Pretty soon MG was making a name for itself as a maker of sporting models, based on Morris running gear but tuned and topped with coach-built bodies. The 1924 14/28 Super Sports was the first to be branded with the now-famous octagon badge.
In 1935 Morris and MG were folded into an umbrella corporation, the Nuffield Organization. This, the first of a number of consolidations in which MG would participate over the years, partnered the company with a number of other small British makes: Riley, Wolseley, Morris Commercial and the S.U. Carberettor Company.
That merger enhanced the company’s financial stability and broadened MG’s parts resources. It was the War however, and the affection American GIs had for the tiny MG sports cars, that really impacted MG’s fortunes. By then Kimber was out having rubbed Lord Nuffield the wrong way over wartime work. MG continued to thrive however, and also continued the practice of adopting existing mechanical elements from sister brands and adapting them in a more sporting fashion to their own products.
Sometimes those parts just weren’t good enough and MG would have to go their own way. An example of that was the first MG to carry rack and pinion steering, rather than the Bishop Cam that had been deemed to be good enough in previous cars. This would be the first MG to carry that more precise steering mechanism.
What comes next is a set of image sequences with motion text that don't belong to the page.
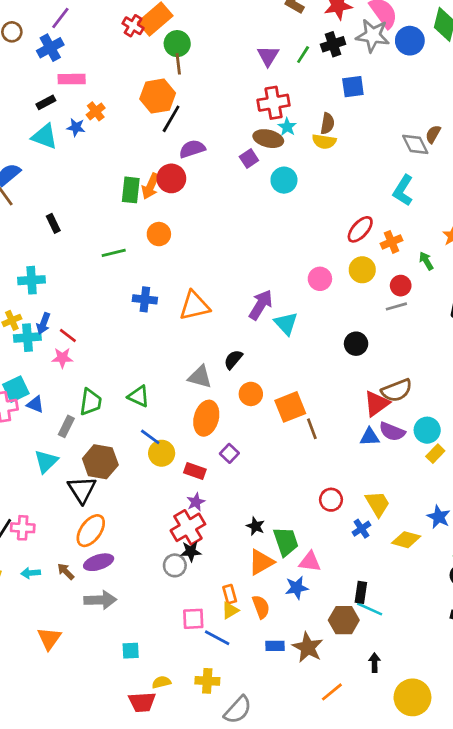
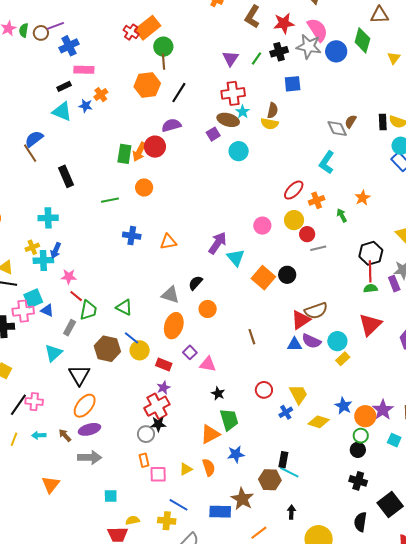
purple line: (60, 18) -> (55, 26), moved, turned 30
black line: (171, 119) -> (179, 93), moved
black rectangle: (53, 223) -> (66, 176), size x1.5
red circle: (401, 286) -> (307, 234), moved
orange triangle: (194, 306) -> (168, 242), size x0.7
red line: (68, 336) -> (76, 296), moved
orange square: (290, 407) -> (263, 278), moved, turned -30
brown hexagon: (100, 462) -> (107, 349), moved
black star: (256, 526) -> (218, 393), moved
pink triangle: (310, 562) -> (208, 364), moved
orange rectangle: (230, 594) -> (144, 460), moved
blue line: (217, 638) -> (179, 505), moved
blue rectangle: (275, 646) -> (220, 512), moved, size x1.5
From the MG Owners Club UK:
It was in the spring of 1947 that the 11/4 litre MG saloons started to leave the factory gates at Abingdon, better known as the Y series cars, they were often thought of as the MG version of the Morris Eight series E four door saloon. It is true that the MG was based on the Morris 8 which provided the basic body shell pressings, however the power unit was sourced from the Morris 10 series M car…
…Syd Enever and Alec Issigonis had started work on the project codenamed EX 166 as early as 1937 and the development work that had gone into fitting independent suspension onto pre-war MG racing cars was adapted for use on the new Y series cars, in fact the Y saloon was one of the first British production cars to be fitted with such a suspension arrangement and it was considered very advanced for the day. Rack and pinion steering was also introduced for the first time on an MG as it was mechanically more precise that the Bishop Cam type used on the earlier T types.
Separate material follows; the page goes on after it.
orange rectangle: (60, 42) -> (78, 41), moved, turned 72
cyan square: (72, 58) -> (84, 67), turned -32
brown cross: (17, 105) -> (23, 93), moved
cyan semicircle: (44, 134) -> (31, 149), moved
In later decades MG would not be seen as a innovation leader, and in fact for most of the ’70s the company rested on its past glories trying to pawn off old designs as “classics” even while the competition moved inexorably forward. Numerous attempts to relight the flame or re-postion the MG name to keep it from forever fading from view have had little success or support from the brand’s many fans.
Today, the famous Octagon adorns a series of nondescript sedans and hatches, with financial backing and production services from China. Final assembly is in Great Britain, but there’s no evidence that the new models offer anything over their source cars. I’m sure they all have rack and pinion steering, however.